Advertisement
Menu
/ RealMadrid TV

Ancelotti: Teraz wszystkie mecze są na śmierć i życie

Zapis konferencji trenera

[El Mundo] Chcę zapytać o sezon Jamesa. W tym momencie gra świetnie, przez całe rozgrywki notuje dobre statystyki. Czy zaskakuje pana jego postawa w pierwszym sezonie?
Sądzę, że on trochę zaskoczył wszystkich. Wszyscy widzieli, że ma sporą jakość, ale dobrze wszedł do drużyny, przyzwyczaił się szybko do gry ekipy, nawet jeśli występował na innej pozycji niż swoja. Dlatego jego sezon jest bardzo, bardzo dobry. Cieszę się z niego, bo bardzo pomógł drużynie, ale grał też z dużą pokorą.

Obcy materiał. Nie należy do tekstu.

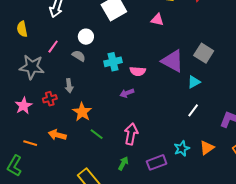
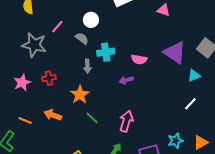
cyan cross: (113, 62) -> (106, 52), moved
gray arrow: (69, 86) -> (87, 66), moved

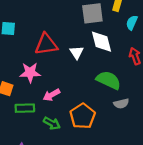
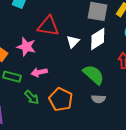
white diamond: (101, 42) -> (98, 39), turned 55
orange pentagon: (83, 116) -> (61, 99), turned -30

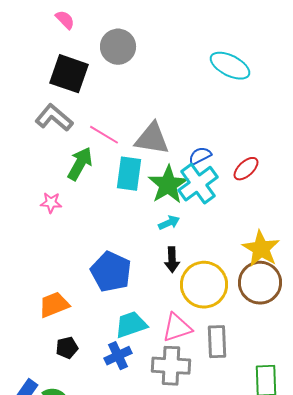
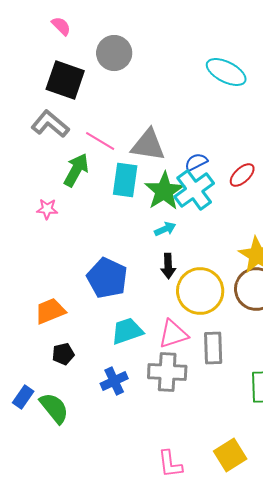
blue cross: (118, 356) -> (114, 381), moved

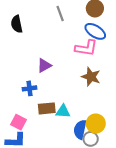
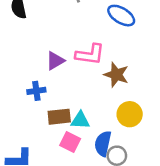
pink L-shape: (86, 48) -> (90, 54), moved
pink square: (18, 122) -> (70, 142), moved
yellow circle: (96, 124) -> (130, 114), moved

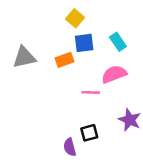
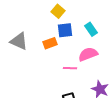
gray triangle: (24, 57) -> (19, 41), turned 36

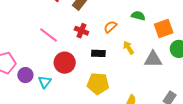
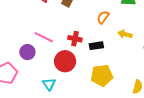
red cross: (81, 31) -> (75, 39), moved
yellow arrow: (128, 48) -> (125, 34), turned -32
purple circle: (25, 75) -> (27, 52), moved

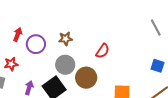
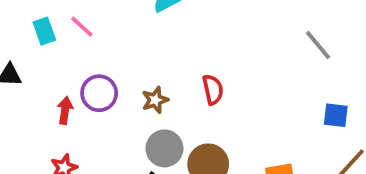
purple circle: (36, 44) -> (99, 93), moved
red semicircle: (103, 51) -> (213, 90), moved, turned -35

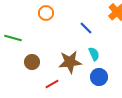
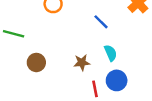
brown star: (70, 62) -> (82, 62), size x0.6
red line: (52, 84) -> (95, 89), moved, turned -72

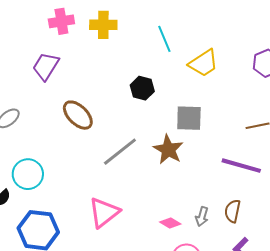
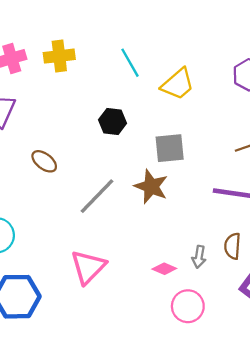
brown ellipse: (78, 115) -> (44, 161), size x0.7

[ABC] Chcę zapytać właśnie o nowych, o wiele transferów, jakie przeprowadzone zostały na ten sezon. Czy trudno jest wpoić filozofię Realu tylu nowym zawodnikom? Oni przychodzą z klubów i lig, gdzie na przykład remis na wyjeździe uznaje się za coś dobrego, a w Realu to ogromny błąd, nawet porażka. Jak trudno jest sobie z tym poradzić?
Sądzę, że tu wiele zależy od charakteru człowieka. Są osoby, które bardzo szybko przyzwyczajają się do nowego piłkarskiego stylu czy nowego otoczenia, ale są też osoby, które potrzebują więcej czasu, szczególnie młodsi. Potrzebują więcej czasu na dostosowanie się do tej filozofii, presji czy stylu, jakie ma ta drużyna czy tworzy to otoczenie.

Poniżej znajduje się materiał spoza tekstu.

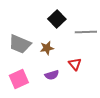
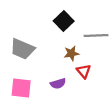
brown star: (47, 48) -> (71, 53), moved
pink square: (19, 79) -> (21, 88), turned 30

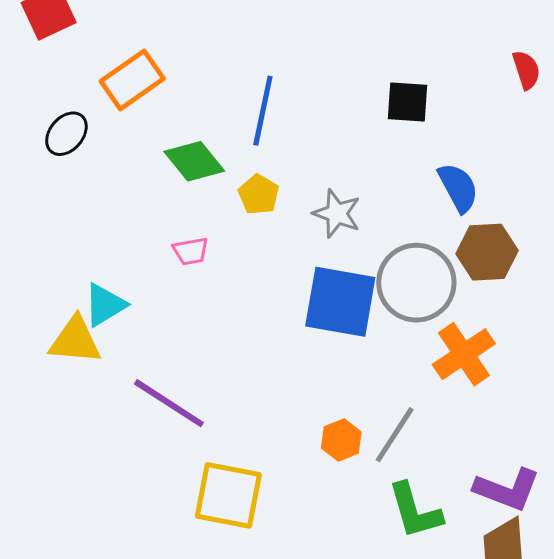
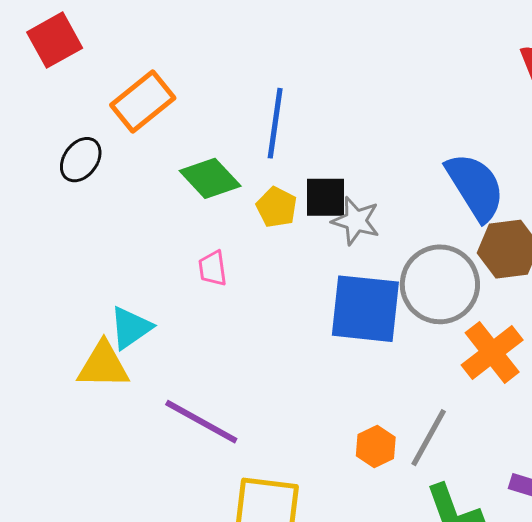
black square: (408, 102) -> (325, 197), moved
blue semicircle: (458, 188) -> (475, 187), size x1.4
pink trapezoid: (191, 251) -> (213, 268), turned 96

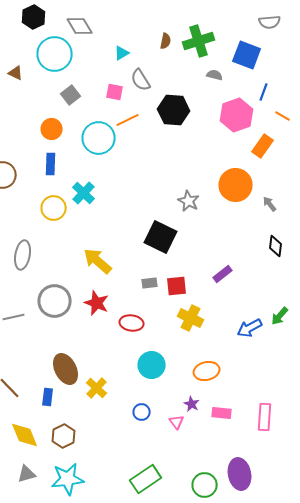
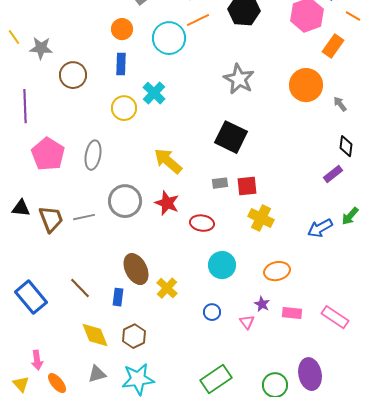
gray star: (189, 201) -> (239, 79), moved, size x1.4
purple rectangle: (223, 274) -> (333, 174), moved
pink rectangle: (265, 417) -> (335, 317), turned -60

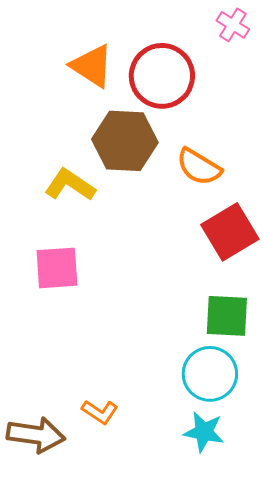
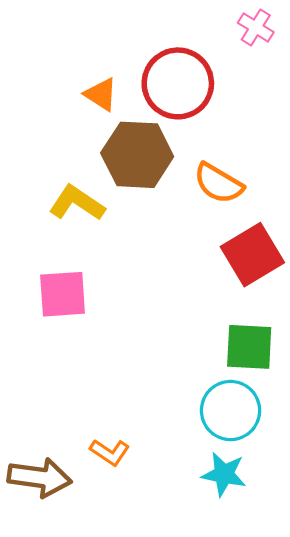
orange triangle: (92, 66) -> (101, 94), moved, size x0.7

[SER] Pan chciałby, żeby Chicharito został w Realu na następny sezon?
Sądzę, że tym tematem zajmiemy się po zakończeniu sezonu. Mogę powiedzieć, że on bardzo podobał mi się przez cały rok, szczególnie jego profesjonalizm. Kiedy dostawał szansę, to doskonale ją wykorzystywał, a to pokazuje, że zawsze miał bardzo wysoki poziom profesjonalizmu. Sądzę, że dla trenera posiadanie tego typu zawodników, którzy zawsze są gotowi na swoje szanse, jest świetne, to coś bardzo pozytywnego.

[TVE] Widzieliśmy na treningu pięciu canteranos, a w składzie na Almerię widać kilka braków. Na boisku był też Ødegaard. Czy to ostatnia szansa, żeby zobaczyć go w tym sezonie w pierwszej drużynie?
Jutro do kadry wejdzie trzech canteranos: Ødegaard, Mayoral i Diego Llorente. Sądzę, że 2 z 3 znajdzie się na ławce i mogą dostać szanse na grę.

[Onda Cero] Po raz pierwszy zastosował pan w Realu taktykę z trzema stoperami. To coś przypadkowego wynikającego z tego spotkania czy testy na wielkie boje w Sewilli i Turynie?
Nie, przypadkowego. Wystawialiśmy już tych obrońców razem, ale zawsze graliśmy tym samym systemem, czwórką z tyłu. Rzadko gram trzema stoperami, to było przypadkowe, dotyczyło tego okresu w meczu, bo widziałem, że Celta grała w drugiej połowie czterema napastnikami, kiedy my prowadziliśmy. Uznałem, że trzeba wstawić zawodnika do tyłu, żeby mieć przewagę. Obrońcy zagrali z wielką pewnością. Ale to coś przypadkowego, wolę grać czwórką obrońców.

[La Sexta] Czy myśli pan jutro o rotacji w bramce? A jeśli tak, to dlaczego Keylor zawsze zmienia Casillasa na Bernabéu?
Tak, jutro zagra Keylor. Dlaczego zawsze Bernabéu? Bo… nie wiem, nie ma wytłumaczenia. Sądzę, że czasami Keylor dostaje szanse na grę, ale nie myślałem czy to jest na Bernabéu, czy poza Bernabéu. Sądzę, że może grać i na Bernabéu, i na wyjazdach.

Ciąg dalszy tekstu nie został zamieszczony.